--- Stored data entries ---
___

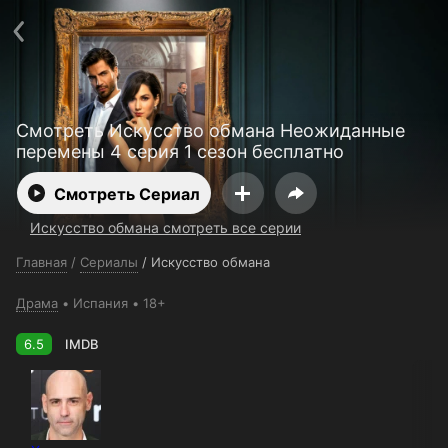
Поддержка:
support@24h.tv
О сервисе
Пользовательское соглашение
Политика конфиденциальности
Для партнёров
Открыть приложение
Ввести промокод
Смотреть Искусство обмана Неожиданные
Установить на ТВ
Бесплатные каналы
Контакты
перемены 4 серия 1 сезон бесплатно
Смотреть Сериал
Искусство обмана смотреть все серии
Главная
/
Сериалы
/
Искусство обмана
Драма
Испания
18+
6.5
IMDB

___

--- What the exercise asks ---
Copy out the data above exactly, except the pictures.

--- Task solution ---
Поддержка:
support@24h.tv
О сервисе
Пользовательское соглашение
Политика конфиденциальности
Для партнёров
Открыть приложение
Ввести промокод
Смотреть Искусство обмана Неожиданные
Установить на ТВ
Бесплатные каналы
Контакты
перемены 4 серия 1 сезон бесплатно
Смотреть Сериал
Искусство обмана смотреть все серии
Главная
/
Сериалы
/
Искусство обмана
Драма
Испания
18+
6.5
IMDB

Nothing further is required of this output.